前項までで回帰など統計学で馴染みのある言葉が出てきました。機械学習を理解するために統計学との違いを理解する必要があります。

  • 機械学習 ・・・ 機械が自動的に学習するもの
  • 統計学 ・・・ データのルールやパターンを統計的に判断するもの

ただし、現代では統計学でもコンピュータを用いますので線引きは曖昧です。

統計学の場合はデータの「説明」を目的としており、機械学習は「予測」を目的にしていると理解することもできます。

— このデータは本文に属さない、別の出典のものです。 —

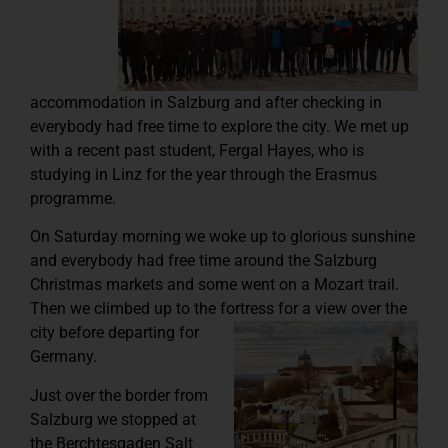
accommodation in Salzburg and after checking in
everybody had free time to explore the city. We met up
with a recent past student, Fergal Hayes, who is
studying in Linz for the year through the Erasmus
programme.
On Saturday morning we woke up to glorious sunshine
and everybody had free time around the Salzburg
Christmas markets and some went on a Mozart trail.
Then we climbed up to the fortress for a view over the
city before
departing for
Germany.
Just over the border from
Salzburg we stopped at
the Berchtesgaden Salt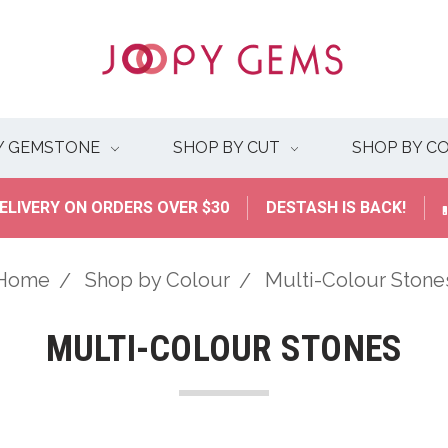
Y GEMSTONE
SHOP BY CUT
SHOP BY C
ELIVERY ON ORDERS OVER $30
DESTASH IS BACK!
Home
Shop by Colour
Multi-Colour Stone
MULTI-COLOUR STONES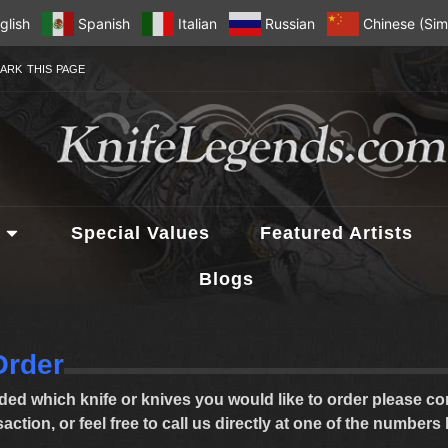
glish
Spanish
Italian
Russian
Chinese (Simp
ARK THIS PAGE
Special Values
Featured Artists
Blogs
Order
ed which knife or knives you would like to order please com
ction, or feel free to call us directly at one of the numbers 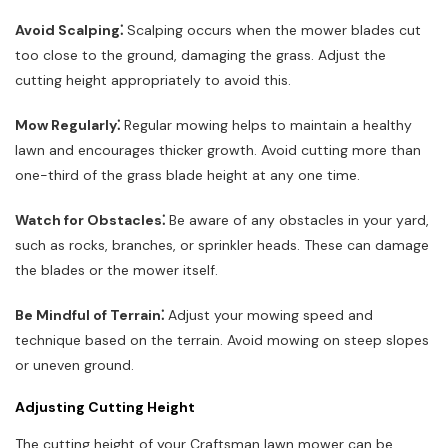
Avoid Scalping⁚
Scalping occurs when the mower blades cut
too close to the ground, damaging the grass. Adjust the
cutting height appropriately to avoid this.
Mow Regularly⁚
Regular mowing helps to maintain a healthy
lawn and encourages thicker growth. Avoid cutting more than
one-third of the grass blade height at any one time.
Watch for Obstacles⁚
Be aware of any obstacles in your yard,
such as rocks, branches, or sprinkler heads. These can damage
the blades or the mower itself.
Be Mindful of Terrain⁚
Adjust your mowing speed and
technique based on the terrain. Avoid mowing on steep slopes
or uneven ground.
Adjusting Cutting Height
The cutting height of your Craftsman lawn mower can be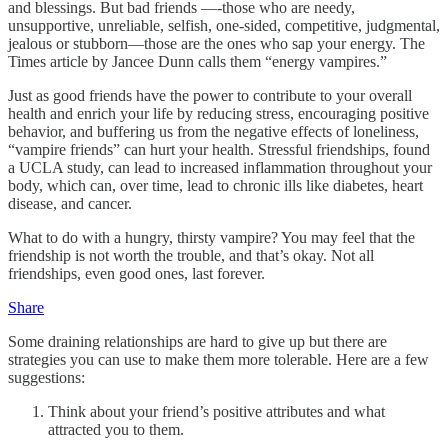
and blessings. But bad friends —-those who are needy,
unsupportive, unreliable, selfish, one-sided, competitive, judgmental,
jealous or stubborn—those are the ones who sap your energy. The
Times article by Jancee Dunn calls them “energy vampires.”
Just as good friends have the power to contribute to your overall
health and enrich your life by reducing stress, encouraging positive
behavior, and buffering us from the negative effects of loneliness,
“vampire friends” can hurt your health. Stressful friendships, found
a UCLA study, can lead to increased inflammation throughout your
body, which can, over time, lead to chronic ills like diabetes, heart
disease, and cancer.
What to do with a hungry, thirsty vampire? You may feel that the
friendship is not worth the trouble, and that’s okay. Not all
friendships, even good ones, last forever.
Share
Some draining relationships are hard to give up but there are
strategies you can use to make them more tolerable. Here are a few
suggestions:
Think about your friend’s positive attributes and what
attracted you to them.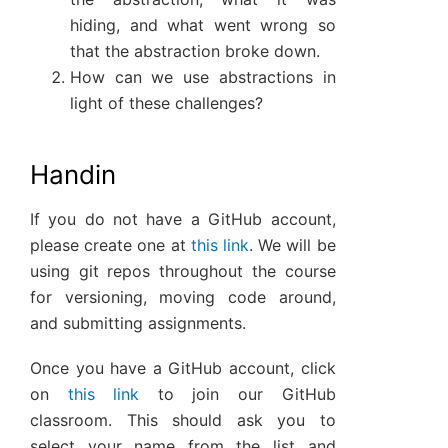
hiding, and what went wrong so
that the abstraction broke down.
How can we use abstractions in
light of these challenges?
Handin
If you do not have a GitHub account,
please create one at
this link
. We will be
using git repos throughout the course
for versioning, moving code around,
and submitting assignments.
Once you have a GitHub account, click
on
this link
to join our GitHub
classroom. This should ask you to
select your name from the list and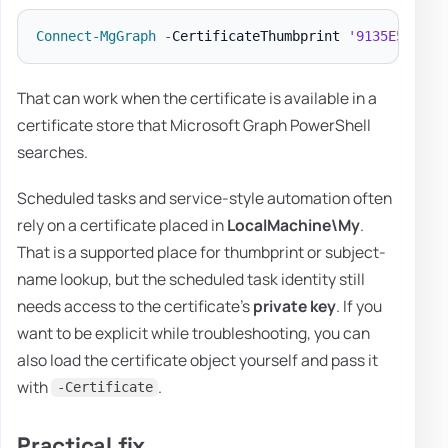
Connect-MgGraph
-
CertificateThumbprint 
'9135E5CF311
That can work when the certificate is available in a
certificate store that Microsoft Graph PowerShell
searches.
Scheduled tasks and service-style automation often
rely on a certificate placed in
LocalMachine\My
.
That is a supported place for thumbprint or subject-
name lookup, but the scheduled task identity still
needs access to the certificate's
private key
. If you
want to be explicit while troubleshooting, you can
also load the certificate object yourself and pass it
with
.
-Certificate
Practical fix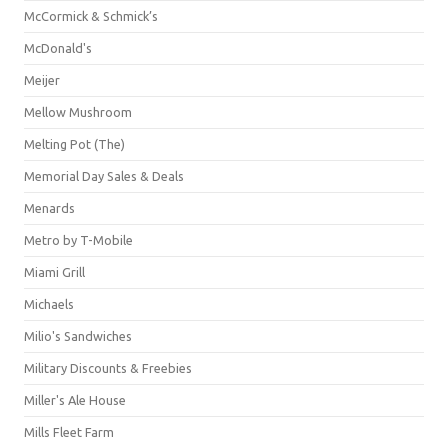
McCormick & Schmick’s
McDonald's
Meijer
Mellow Mushroom
Melting Pot (The)
Memorial Day Sales & Deals
Menards
Metro by T-Mobile
Miami Grill
Michaels
Milio's Sandwiches
Military Discounts & Freebies
Miller's Ale House
Mills Fleet Farm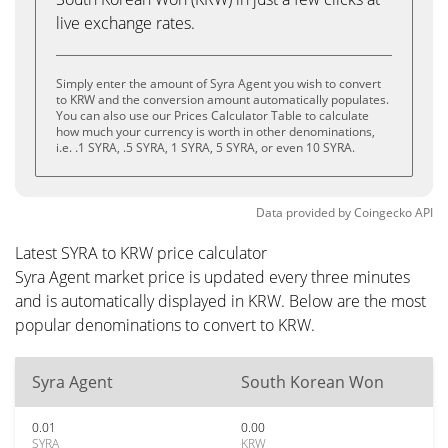
live exchange rates.
Simply enter the amount of Syra Agent you wish to convert
to KRW and the conversion amount automatically populates.
You can also use our Prices Calculator Table to calculate
how much your currency is worth in other denominations,
i.e. .1 SYRA, .5 SYRA, 1 SYRA, 5 SYRA, or even 10 SYRA.
Data provided by
Coingecko
API
Latest SYRA to KRW price calculator
Syra Agent market price is updated every three minutes
and is automatically displayed in KRW. Below are the most
popular denominations to convert to KRW.
Syra Agent
South Korean Won
0.01
0.00
SYRA
KRW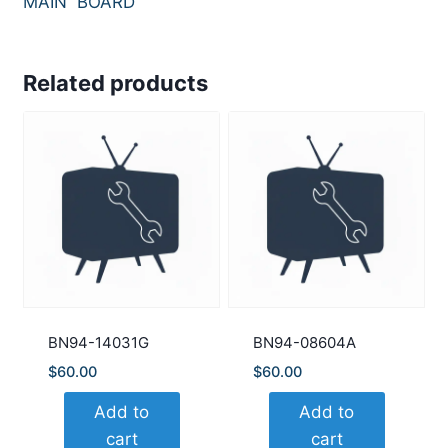
MAIN BOARD
Related products
BN94-14031G
BN94-08604A
$
60.00
$
60.00
Add to
Add to
cart
cart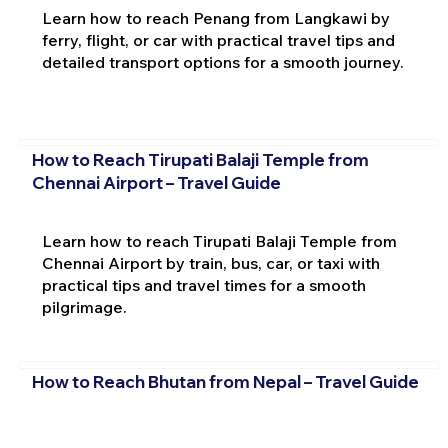
Learn how to reach Penang from Langkawi by
ferry, flight, or car with practical travel tips and
detailed transport options for a smooth journey.
How to Reach Tirupati Balaji Temple from
Chennai Airport – Travel Guide
Learn how to reach Tirupati Balaji Temple from
Chennai Airport by train, bus, car, or taxi with
practical tips and travel times for a smooth
pilgrimage.
How to Reach Bhutan from Nepal – Travel Guide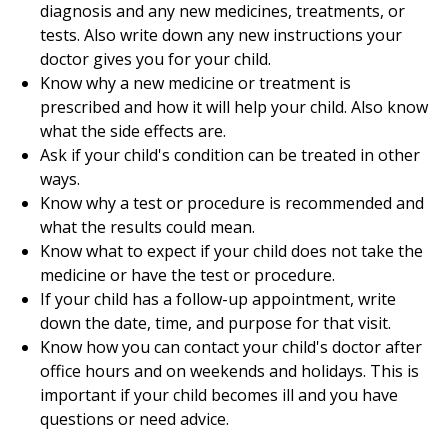
diagnosis and any new medicines, treatments, or
tests. Also write down any new instructions your
doctor gives you for your child.
Know why a new medicine or treatment is
prescribed and how it will help your child. Also know
what the side effects are.
Ask if your child's condition can be treated in other
ways.
Know why a test or procedure is recommended and
what the results could mean.
Know what to expect if your child does not take the
medicine or have the test or procedure.
If your child has a follow-up appointment, write
down the date, time, and purpose for that visit.
Know how you can contact your child's doctor after
office hours and on weekends and holidays. This is
important if your child becomes ill and you have
questions or need advice.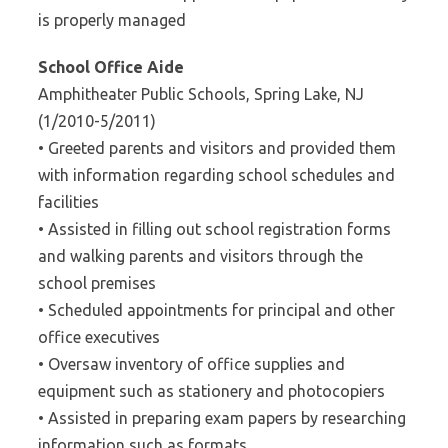
is properly managed
School Office Aide
Amphitheater Public Schools, Spring Lake, NJ
(1/2010-5/2011)
• Greeted parents and visitors and provided them
with information regarding school schedules and
facilities
• Assisted in filling out school registration forms
and walking parents and visitors through the
school premises
• Scheduled appointments for principal and other
office executives
• Oversaw inventory of office supplies and
equipment such as stationery and photocopiers
• Assisted in preparing exam papers by researching
information such as formats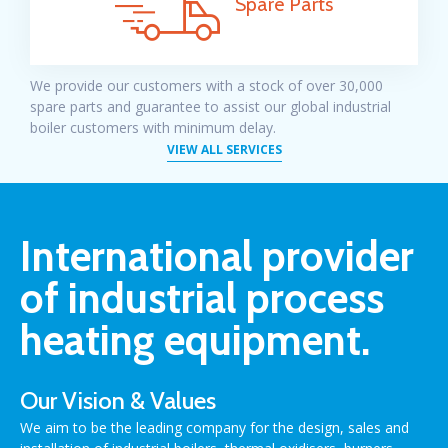
Spare Parts
We provide our customers with a
stock of over 30,000
spare parts
and guarantee to assist our global industrial
boiler customers with minimum delay.
VIEW ALL SERVICES
International provider
of industrial process
heating equipment.
Our Vision & Values
We aim to be the leading company for the design, sales and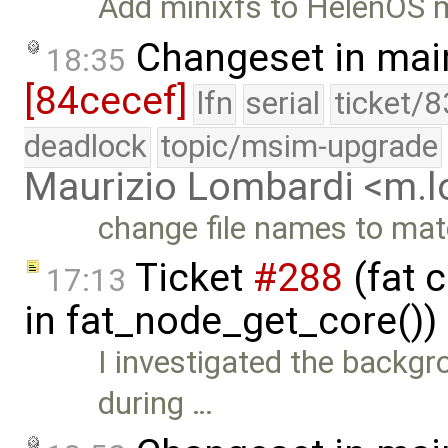
Add minixfs to HelenOS 
Changeset in mai
18:35
[84cecef]
lfn
serial
ticket/8
deadlock
topic/msim-upgrade
Maurizio Lombardi <m.
change file names to ma
Ticket
#288
(fat 
17:13
in fat_node_get_core())
I investigated the backgr
during …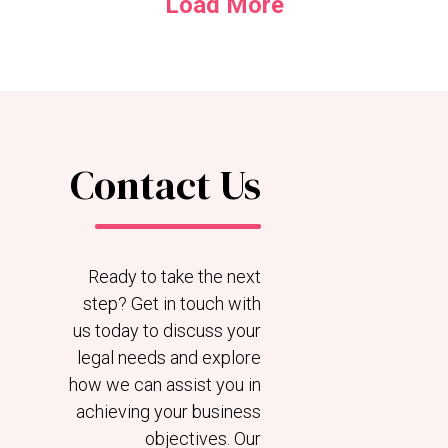
Load More
Contact Us
Ready to take the next
step? Get in touch with
us today to discuss your
legal needs and explore
how we can assist you in
achieving your business
objectives. Our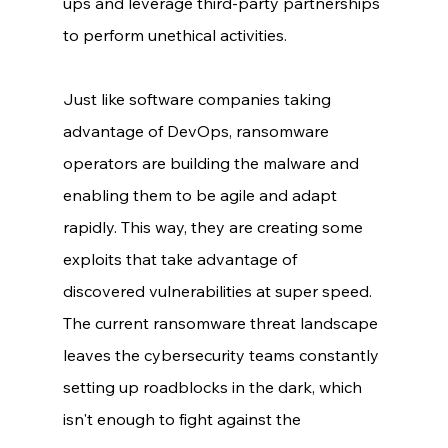
ups and leverage third-party partnerships 
to perform unethical activities. 
Just like software companies taking 
advantage of DevOps, ransomware 
operators are building the malware and 
enabling them to be agile and adapt 
rapidly. This way, they are creating some 
exploits that take advantage of 
discovered vulnerabilities at super speed. 
The current ransomware threat landscape 
leaves the cybersecurity teams constantly 
setting up roadblocks in the dark, which 
isn't enough to fight against the 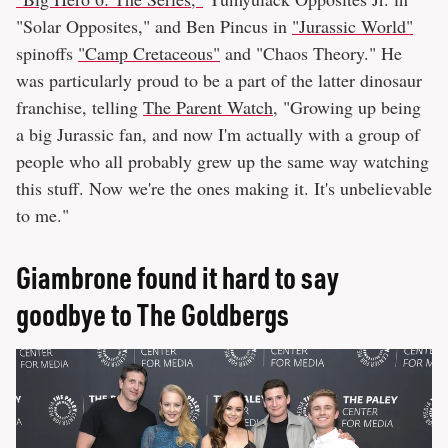
"Solar Opposites," and Ben Pincus in
"Jurassic World"
spinoffs
"Camp Cretaceous"
and "Chaos Theory." He
was particularly proud to be a part of the latter dinosaur
franchise, telling
The Parent Watch
, "Growing up being
a big Jurassic fan, and now I'm actually with a group of
people who all probably grew up the same way watching
this stuff. Now we're the ones making it. It's unbelievable
to me."
Giambrone found it hard to say
goodbye to The Goldbergs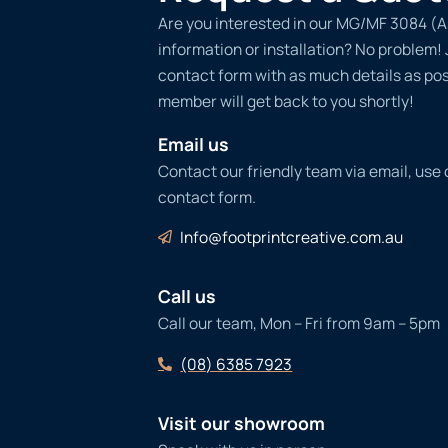
Are you interested in our MG/MF 3084 (A
information or installation? No problem! Ju
contact form with as much details as po
member will get back to you shortly!
Email us
Contact our friendly team via email, use
contact form.
Info@footprintcreative.com.au
Call us
Call our team, Mon – Fri from 9am – 5pm
(08) 6385 7923
Visit our showroom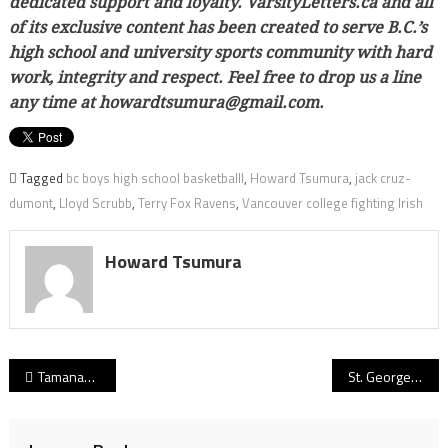
dedicated support and loyalty. VarsityLetters.ca and all
of its exclusive content has been created to serve B.C.’s
high school and university sports community with hard
work, integrity and respect. Feel free to drop us a line
any time at howardtsumura@gmail.com.
Tagged
bc boys high school basketballl
,
Howard Tsumura
,
jack cruz-
dumont
,
Lloyd Scrubb
,
Terry Fox Ravens
,
Vancouver college fighting Irish
Howard Tsumura
Post
Tamanawis Wildcats: In the midst of a post-season filled with unpredictability, the key is rolling with the punches
St. George’s Saints: Laughs mean love, super-tight bond an enduring intangible for Bill’s Boys
navigation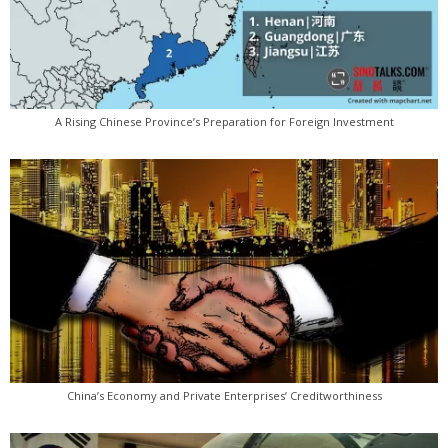
A Rising Chinese Province’s Preparation for Foreign Investment
China’s Economy and Private Enterprises’ Creditworthiness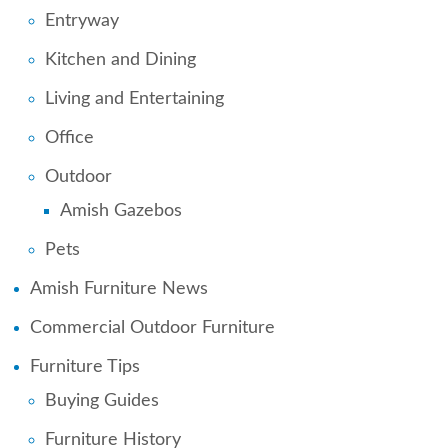
Entryway
Kitchen and Dining
Living and Entertaining
Office
Outdoor
Amish Gazebos
Pets
Amish Furniture News
Commercial Outdoor Furniture
Furniture Tips
Buying Guides
Furniture History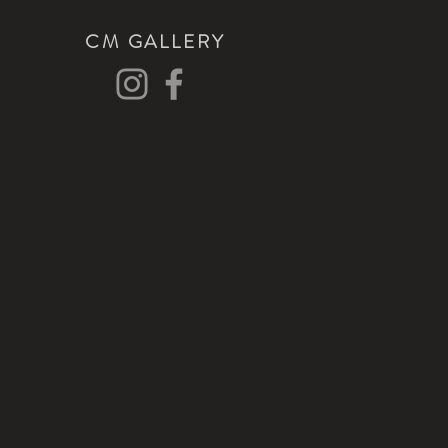
CM GALLERY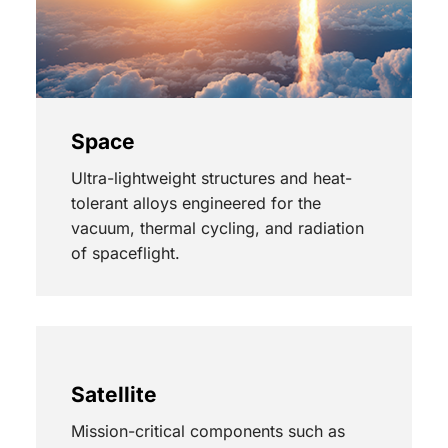
Space
Ultra-lightweight structures and heat-
tolerant alloys engineered for the
vacuum, thermal cycling, and radiation
of spaceflight.
Satellite
Mission-critical components such as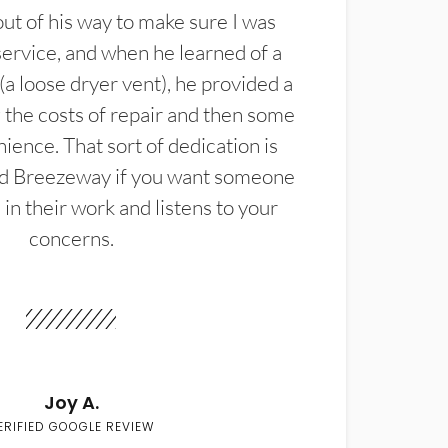
t of his way to make sure I was
service, and when he learned of a
(a loose dryer vent), he provided a
the costs of repair and then some
ience. That sort of dedication is
d Breezeway if you want someone
in their work and listens to your
concerns.
Joy A.
ERIFIED GOOGLE REVIEW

統計学では、ある程度、直感的に理解できるモデルが多くありますが、機械学習では直感的に理解できない特徴量も考慮できるので、モデルの精度が高まる可能性があります。

機械学習で使うプログラミング言語

心太
心太

実際に機械学習の世界に飛び込んでみたいです!

プログラミング言語はどのようなものが使われているのですか?

カヲル
カヲル

まず、機械学習に使われる4つの言語の特徴について説明するね!

Python

Python(パイソン)は機械学習で最も人気のある言語です。

Webアプリ、デスクトップアプリ、組み込みアプリなども開発できますが、機械学習用でよく使う機能(ライブラリ)が豊富に用意されているため、おすすめの言語になります。

カヲル
カヲル

これから機械学習を始める人にとっても第一候補になると思うよ。

R

R(アール)は元々は統計やデータ分析に特化した言語ですが、機械学習の分野でもよく使用される言語です。

Rにもさまざまなライブラリが用意されており、統計に関してはPythonより充実しています。そのため、データ分析に関しては柔軟に操作・処理できるでしょう。

RはPythonの次に機械学習の分野で人気のある言語になります。

Scala

Scala(スカラ)ははオブジェクト指向言語関数型言語の特徴を統合したプログラミング言語です。主にJava(ジャバ)プラットフォーム上で動作し、既存のJavaのプログラムと容易に連携させることができます。

Scalaにも、PythonやRほど充実していないものの機械学習用のライブラリが用意されています。

但し、Scalaは既にJavaを習得している方向けの言語と言えそうです。

Java

Java(ジャバ)はプログラミング言語の中で最も人気のある言語です。

Javaは仮想マシン上で動作することよってプラットフォーム(OSやハードウェア)への依存性を排除することを理念として開発された経緯があります。

機械学習向けのライブラリも用意されているため、PythonやRと並行して学習しておくとよい言語になります。